■ Material provided ■
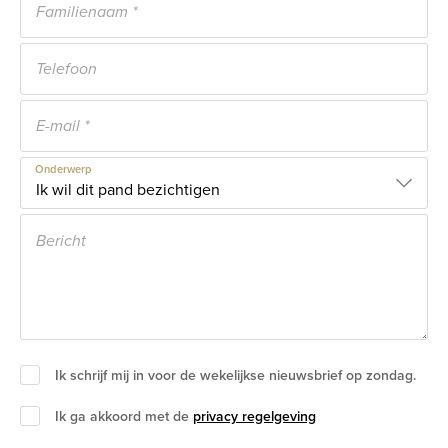
Onderwerp
Ik schrijf mij in voor de wekelijkse nieuwsbrief op zondag.
Ik ga akkoord met de
privacy regelgeving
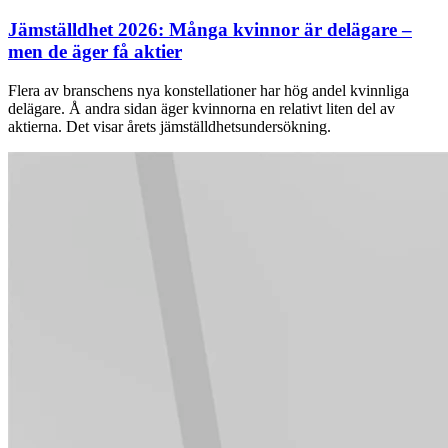
Jämställdhet 2026: Många kvinnor är delägare –
men de äger få aktier
Flera av branschens nya konstellationer har hög andel kvinnliga
delägare. Å andra sidan äger kvinnorna en relativt liten del av
aktierna. Det visar årets jämställdhetsundersökning.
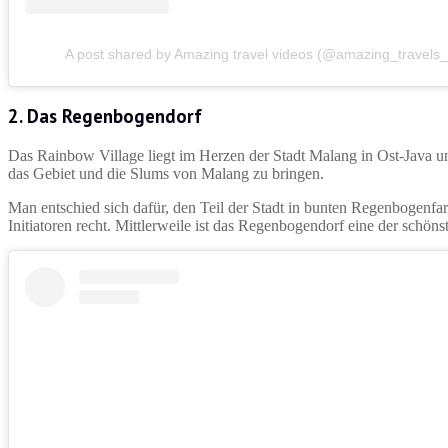
A post shared by Amazing travel videos (@amazing_travels_
2. Das Regenbogendorf
Das Rainbow Village liegt im Herzen der Stadt Malang in Ost-Java und
das Gebiet und die Slums von Malang zu bringen.
Man entschied sich dafür, den Teil der Stadt in bunten Regenbogenfar
Initiatoren recht. Mittlerweile ist das Regenbogendorf eine der schön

■ Assignment ■
The whole listing above must be set down again exactly, but without its images.

■ Solved problem ■
Onderwerp
Ik schrijf mij in voor de wekelijkse nieuwsbrief op zondag.
Ik ga akkoord met de
privacy regelgeving
Jämställdhet 2026: Många kvinnor är delägare –
men de äger få aktier
Flera av branschens nya konstellationer har hög andel kvinnliga
delägare. Å andra sidan äger kvinnorna en relativt liten del av
aktierna. Det visar årets jämställdhetsundersökning.
A post shared by Amazing travel videos (@amazing_travels_
2. Das Regenbogendorf
Das Rainbow Village liegt im Herzen der Stadt Malang in Ost-Java und
das Gebiet und die Slums von Malang zu bringen.
Man entschied sich dafür, den Teil der Stadt in bunten Regenbogenfar
Initiatoren recht. Mittlerweile ist das Regenbogendorf eine der schön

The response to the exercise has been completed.